Tally every line in the entries below that holds "Forex", then give only the total.
•••
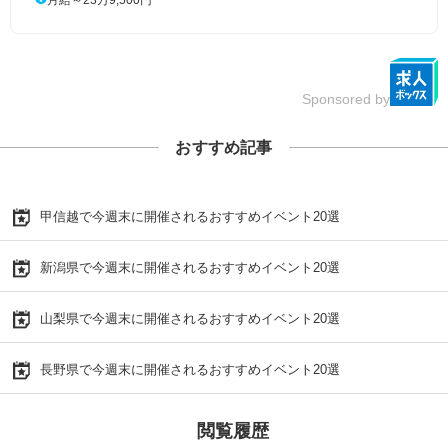
Sponsored by
おすすめ記事
甲信越で今週末に開催されるおすすめイベント20選
新潟県で今週末に開催されるおすすめイベント20選
山梨県で今週末に開催されるおすすめイベント20選
長野県で今週末に開催されるおすすめイベント20選
閲覧履歴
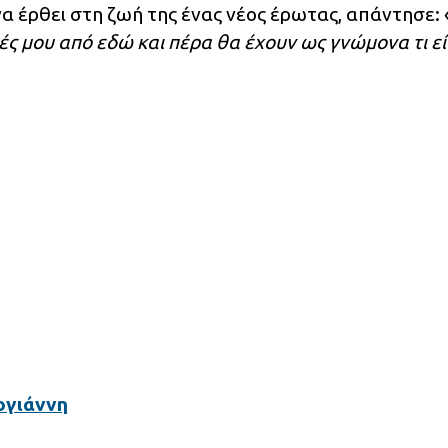
να έρθει στη ζωή της ένας νέος έρωτας, απάντησε: 
ές μου από εδώ και πέρα θα έχουν ως γνώμονα τι εί
ογιάννη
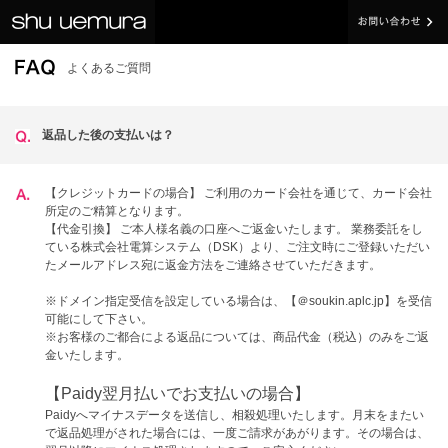
よくあるご質問
返品した後の支払いは？
【クレジットカードの場合】 ご利用のカード会社を通じて、カード会社
所定のご精算となります。
【代金引換】 ご本人様名義の口座へご返金いたします。 業務委託をし
ている株式会社電算システム（DSK）より、ご注文時にご登録いただい
たメールアドレス宛に返金方法をご連絡させていただきます。
※ドメイン指定受信を設定している場合は、【＠soukin.aplc.jp】を受信
可能にして下さい。
※お客様のご都合による返品については、商品代金（税込）のみをご返
金いたします。
【Paidy翌月払いでお支払いの場合】
Paidyへマイナスデータを送信し、相殺処理いたします。月末をまたい
で返品処理がされた場合には、一度ご請求があがります。その場合は、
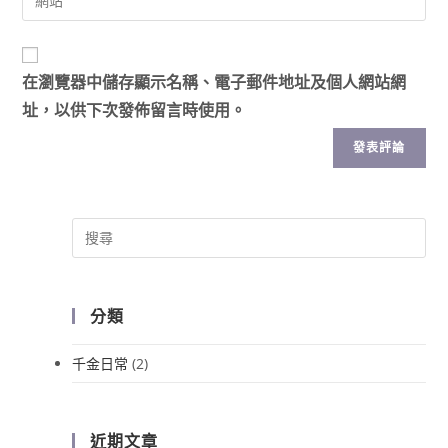
在
瀏覽器
中儲存顯示名稱、電子郵件地址及個人網站網
址，以供下次發佈留言時使用。
分類
千金日常
(2)
近期文章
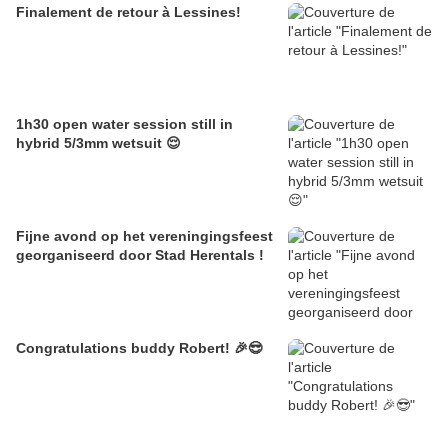
Finalement de retour à Lessines!
1h30 open water session still in
hybrid 5/3mm wetsuit 😌
Fijne avond op het vereningingsfeest
georganiseerd door Stad Herentals !
Congratulations buddy Robert! 🎉😎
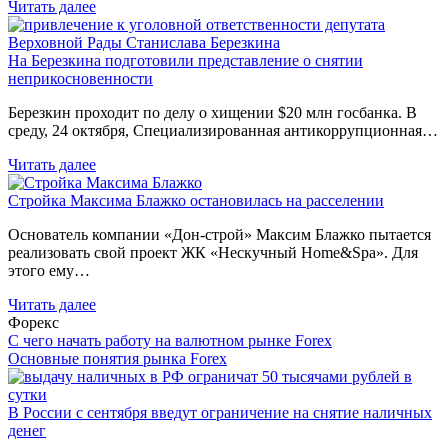
Читать далее
На Березкина подготовили представление о снятии
неприкосновенности
Березкин проходит по делу о хищении $20 млн госбанка. В
среду, 24 октября, Специализированная антикоррупционная…
Читать далее
Стройка Максима Блажко остановилась на расселении
Основатель компании «Дон-строй» Максим Блажко пытается
реализовать свой проект ЖК «Нескучный Home&Spa». Для
этого ему…
Читать далее
Форекс
С чего начать работу на валютном рынке Forex
Основные понятия рынка Forex
В России с сентября введут ограничение на снятие наличных
денег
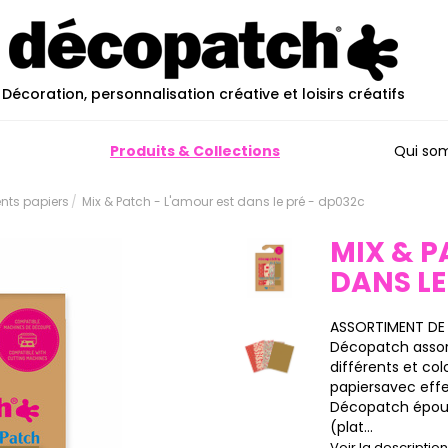
Décoration, personnalisation créative et loisirs créatifs
Produits & Collections
Qui so
ents papiers
Mix & Patch - L'amour est dans le pré - dp032c
MIX & P
DANS LE
ASSORTIMENT DE 4
Décopatch assor
différents et co
papiersavec effet
Décopatch épous
(plat...
Voir la descripti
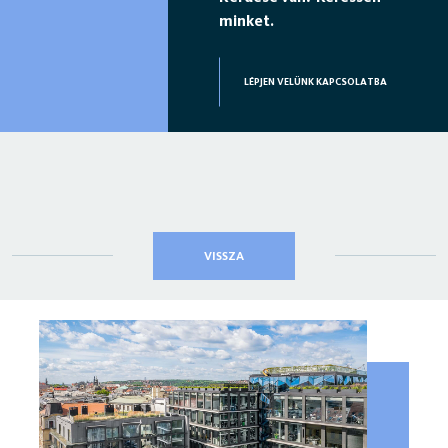
minket.
LÉPJEN VELÜNK KAPCSOLATBA
VISSZA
•••
Exercise result — 2